Officials also celebrated Friday the opening of a section of trail in Diamond Point. Peninsula Trails Coalition President Jeff Bohman said both sections represent different interests working together.
“It’s another wonderful example of different jurisdictions and interests working together for this wonderful trail resource,” he said.
The Diamond Point section is just under a mile long and parallels U.S. Highway 101. That project was led by the Jamestown S’Klallam Tribe.
State Sen. Steve Tharinger, D-Sequim, told about 25 people who attended the ceremony that getting this section built has been far from easy. It took a partnership and vision that started more than two decades ago.
“There is always that tension between the vision of what we want to do … and the reality of getting it done,” he said. “Bit by bit that reality is happening and this has been an important piece.”
The Olympic Discovery Trail project currently has sections in Clallam and Jefferson counties and, once completed, is expected to provide a 126-mile route from Port Townsend to the Pacific Coast near La Push.
Tharinger said the Discovery Bay section was particularly important because it combined restoration efforts with adding a new public facility.
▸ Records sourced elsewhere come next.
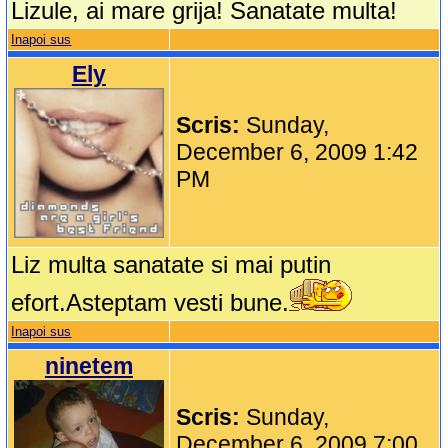
Lizule, ai mare grija! Sanatate multa!
Inapoi sus
Ely
Scris:
Sunday,
December 6, 2009 1:42
PM
Liz multa sanatate si mai putin
efort.Asteptam vesti bune.
Inapoi sus
ninetem
Scris:
Sunday,
December 6, 2009 7:00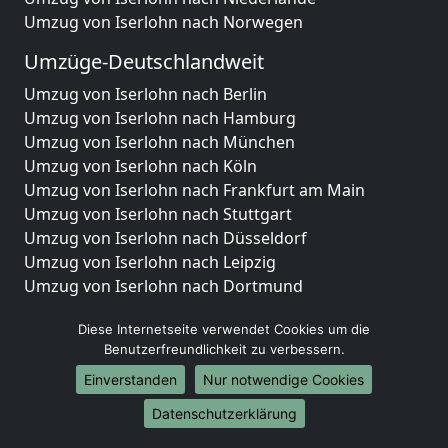
Umzug von Iserlohn nach Norwegen
Umzüge-Deutschlandweit
Umzug von Iserlohn nach Berlin
Umzug von Iserlohn nach Hamburg
Umzug von Iserlohn nach München
Umzug von Iserlohn nach Köln
Umzug von Iserlohn nach Frankfurt am Main
Umzug von Iserlohn nach Stuttgart
Umzug von Iserlohn nach Düsseldorf
Umzug von Iserlohn nach Leipzig
Umzug von Iserlohn nach Dortmund
Umzug von Iserlohn nach Essen
Diese Internetseite verwendet Cookies um die
Umzug von Iserlohn nach Bremen
Benutzerfreundlichkeit zu verbessern.
Umzug von Iserlohn nach Dresden
Umzug von Iserlohn nach Hannover
Einverstanden
Nur notwendige Cookies
Umzug von Iserlohn nach Nürnberg
Datenschutzerklärung
Umzug von Iserlohn nach Duisburg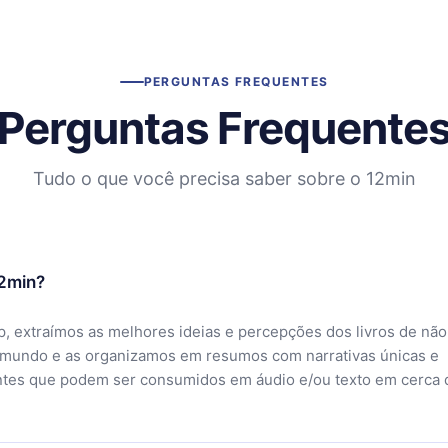
PERGUNTAS FREQUENTES
Perguntas Frequente
Tudo o que você precisa saber sobre o 12min
12min?
, extraímos as melhores ideias e percepções dos livros de não
 mundo e as organizamos em resumos com narrativas únicas e
ntes que podem ser consumidos em áudio e/ou texto em cerca 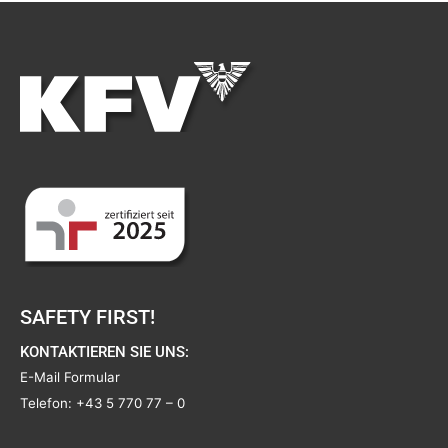
SAFETY FIRST!
KONTAKTIEREN SIE UNS:
E-Mail Formular
Telefon:
+43 5 770 77 – 0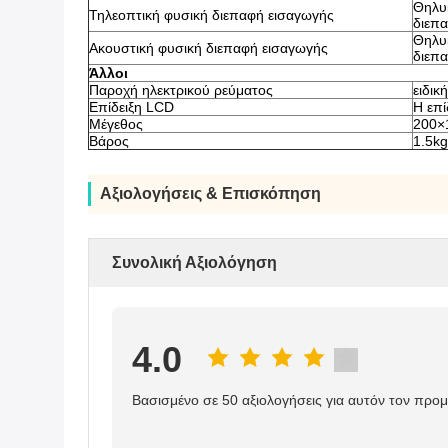
Θηλυ
Τηλεοπτική φυσική διεπαφή εισαγωγής
διεπ
Θηλυ
Ακουστική φυσική διεπαφή εισαγωγής
διεπ
Άλλοι
Παροχή ηλεκτρικού ρεύματος
ειδικ
Επίδειξη LCD
Η επί
Μέγεθος
200×
Βάρος
1.5kg
Αξιολογήσεις & Επισκόπηση
Συνολική Αξιολόγηση
4.0
Βασισμένο σε 50 αξιολογήσεις για αυτόν τον προ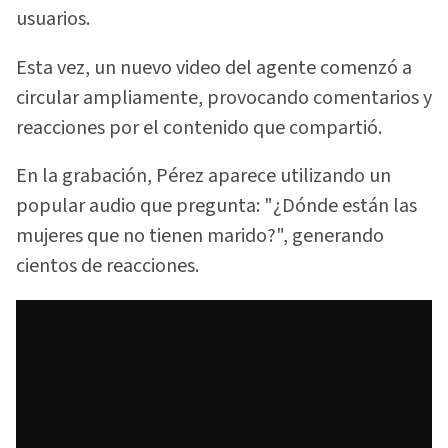
usuarios.
Esta vez, un nuevo video del agente comenzó a
circular ampliamente, provocando comentarios y
reacciones por el contenido que compartió.
En la grabación, Pérez aparece utilizando un
popular audio que pregunta: "¿Dónde están las
mujeres que no tienen marido?", generando
cientos de reacciones.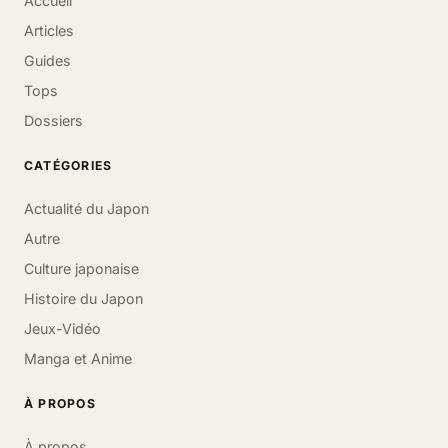
Accueil
Articles
Guides
Tops
Dossiers
CATÉGORIES
Actualité du Japon
Autre
Culture japonaise
Histoire du Japon
Jeux-Vidéo
Manga et Anime
À PROPOS
À propos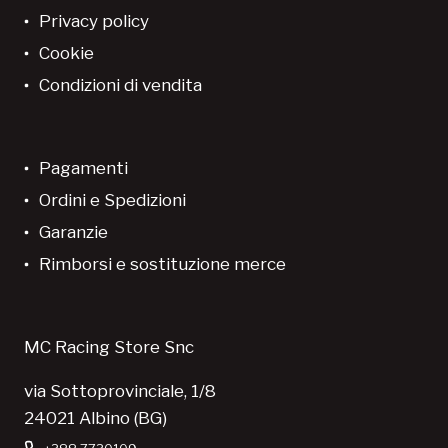
Privacy policy
Cookie
Condizioni di vendita
Pagamenti
Ordini e Spedizioni
Garanzie
Rimborsi e sostituzione merce
MC Racing Store Snc
via Sottoprovinciale, 1/8
24021 Albino (BG)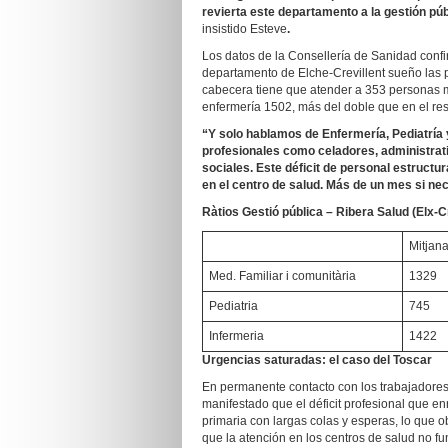
revierta este departamento a la gestión púb
insistido Esteve
.
Los datos de la Consellería de Sanidad confir
departamento de Elche-Crevillent sueño las
cabecera tiene que atender a 353 personas m
enfermería 1502, más del doble que en el res
“Y solo hablamos de Enfermería, Pediatría
profesionales como celadores, administrat
sociales. Este déficit de personal estruct
en el centro de salud. Más de un mes si nec
Ràtios Gestió pública – Ribera Salud (Elx-Cr
Mitjana
Med. Familiar i comunitària
1329
Pediatria
745
Infermeria
1422
Urgencias saturadas: el caso del Toscar
En permanente contacto con los trabajadores
manifestado que el déficit profesional que e
primaria con largas colas y esperas, lo que o
que la atención en los centros de salud no fu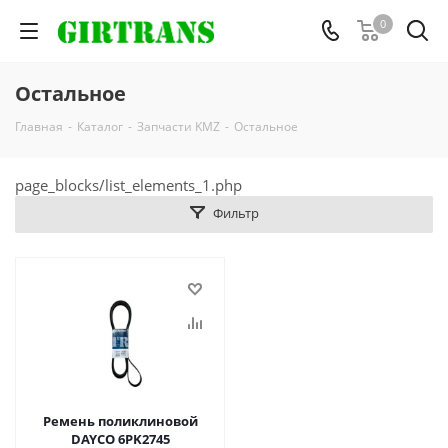
0
Остальное
Главная
-
Каталог
-
Запчасти KMZ
-
Остальное
page_blocks/list_elements_1.php
Фильтр
Ремень поликлиновой
DAYCO 6PK2745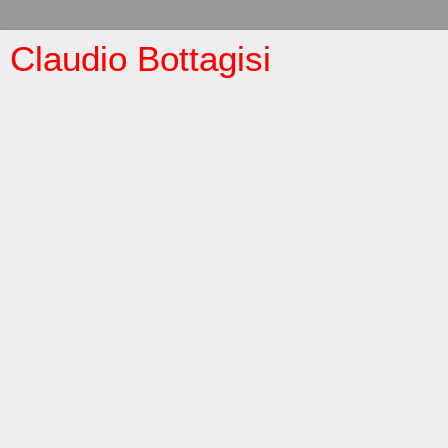
Claudio Bottagisi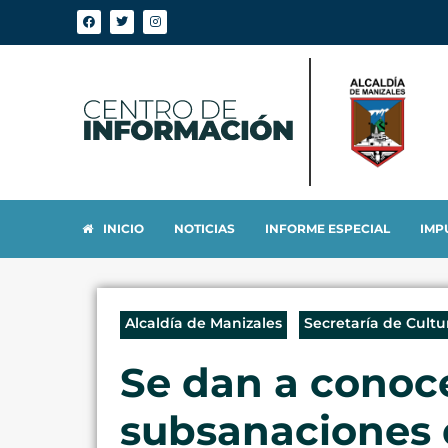
INICIO
NOTICIAS
INFORME ESPECIAL
IMP
Alcaldía de Manizales
Secretaría de Cultu
Se dan a conoce
subsanaciones 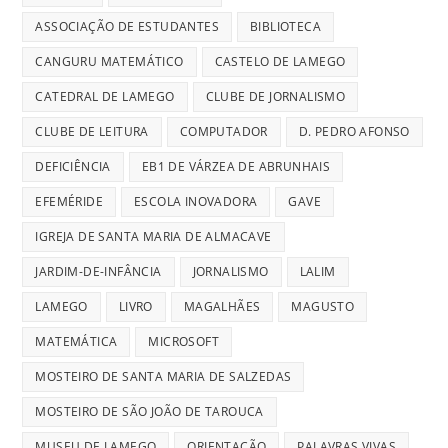
ASSOCIAÇÃO DE ESTUDANTES
BIBLIOTECA
CANGURU MATEMÁTICO
CASTELO DE LAMEGO
CATEDRAL DE LAMEGO
CLUBE DE JORNALISMO
CLUBE DE LEITURA
COMPUTADOR
D. PEDRO AFONSO
DEFICIÊNCIA
EB1 DE VÁRZEA DE ABRUNHAIS
EFEMÉRIDE
ESCOLA INOVADORA
GAVE
IGREJA DE SANTA MARIA DE ALMACAVE
JARDIM-DE-INFÂNCIA
JORNALISMO
LALIM
LAMEGO
LIVRO
MAGALHÃES
MAGUSTO
MATEMÁTICA
MICROSOFT
MOSTEIRO DE SANTA MARIA DE SALZEDAS
MOSTEIRO DE SÃO JOÃO DE TAROUCA
MUSEU DE LAMEGO
ORIENTAÇÃO
PALAVRAS VIVAS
Tharinger said the next stretch that needs to be figured out is connecting South Discovery Bay to the Four Corners area.
“That’s probably one of the more challenging pieces left in the puzzle between Port Townsend and La Push,” he said.
Rebecca Benjamin, executive director of the North Olympic Salmon Coalition, said it’s been the group’s goal for about six years to restore South Discovery Bay and she was excited to see it become a reality.
She said the passion of the salmon people came together with the passion of trail supporters to make the project possible.
She said that after tackling the “low hanging fruit” one of the more difficult projects included removing the railroad grade that bisected the estuary, which she said was interrupting the tidal flow.
“We were able get that project going pretty much only because Steve Tharinger sat me down at his desk,” she said. “This wouldn’t have happened if not for the fundraising the Trails Coalition did.”
Benjamin said that it seemed like the coalition raised $65,000 overnight, which was used on the preliminary design.
“I don’t think this would have happened if Steve didn’t bang down on his desk and if you guys didn’t raise the money,” she said. “Hats off to you guys.”
Kaleen Cottingham, director of the state Recreation and Conservation Office, said her office has been more involved with the Olympic Discovery Trail than it is with most other projects across the state.
She said that in this section alone the RCO invested $1.2 million. She then pointed elsewhere and said “we’ve got a $1 million over there.”
Overall, the RCO has about $12 million it spent on the ODT, she said.
“This project is especially important because my agency does salmon recovery, outdoor recreation and conservation,” she said. “All of those come together in this project.”